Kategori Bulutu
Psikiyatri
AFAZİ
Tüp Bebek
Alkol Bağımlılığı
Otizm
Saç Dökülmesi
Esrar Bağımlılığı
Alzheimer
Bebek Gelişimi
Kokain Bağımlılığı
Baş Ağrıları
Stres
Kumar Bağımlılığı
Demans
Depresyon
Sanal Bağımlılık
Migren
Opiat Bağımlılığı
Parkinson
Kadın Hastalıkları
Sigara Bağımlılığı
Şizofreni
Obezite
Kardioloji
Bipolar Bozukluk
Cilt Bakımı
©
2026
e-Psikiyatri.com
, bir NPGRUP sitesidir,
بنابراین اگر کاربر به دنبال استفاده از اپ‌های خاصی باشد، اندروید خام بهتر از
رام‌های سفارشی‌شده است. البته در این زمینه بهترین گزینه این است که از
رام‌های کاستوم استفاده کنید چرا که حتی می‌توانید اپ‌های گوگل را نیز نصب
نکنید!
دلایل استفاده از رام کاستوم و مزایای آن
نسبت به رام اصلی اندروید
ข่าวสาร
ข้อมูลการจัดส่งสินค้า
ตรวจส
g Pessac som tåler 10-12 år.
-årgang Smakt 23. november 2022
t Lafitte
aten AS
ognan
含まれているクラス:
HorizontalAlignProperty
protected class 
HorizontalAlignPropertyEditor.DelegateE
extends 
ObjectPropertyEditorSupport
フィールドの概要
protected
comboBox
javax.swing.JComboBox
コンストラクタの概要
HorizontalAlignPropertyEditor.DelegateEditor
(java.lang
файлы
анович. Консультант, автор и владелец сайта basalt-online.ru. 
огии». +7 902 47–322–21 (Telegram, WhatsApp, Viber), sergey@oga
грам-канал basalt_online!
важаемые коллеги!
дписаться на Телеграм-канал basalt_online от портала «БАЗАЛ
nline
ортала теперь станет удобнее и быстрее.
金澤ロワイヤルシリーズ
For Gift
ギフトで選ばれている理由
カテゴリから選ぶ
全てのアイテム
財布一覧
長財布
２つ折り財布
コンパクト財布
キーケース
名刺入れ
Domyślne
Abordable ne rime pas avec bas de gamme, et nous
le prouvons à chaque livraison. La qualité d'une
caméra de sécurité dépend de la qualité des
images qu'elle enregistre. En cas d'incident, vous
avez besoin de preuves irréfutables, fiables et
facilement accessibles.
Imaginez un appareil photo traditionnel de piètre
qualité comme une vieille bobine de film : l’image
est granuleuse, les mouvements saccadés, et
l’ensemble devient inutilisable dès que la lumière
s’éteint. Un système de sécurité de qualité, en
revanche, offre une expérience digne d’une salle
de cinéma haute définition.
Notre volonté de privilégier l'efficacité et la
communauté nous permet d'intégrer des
══════════════════════════════
§ **EXERCISE**
The lines to copy are those in the listing that contain "اندروید".

§ **SOLUTION TO THE EXERCISE**
بنابراین اگر کاربر به دنبال استفاده از اپ‌های خاصی باشد، اندروید خام بهتر از
نسبت به رام اصلی اندروید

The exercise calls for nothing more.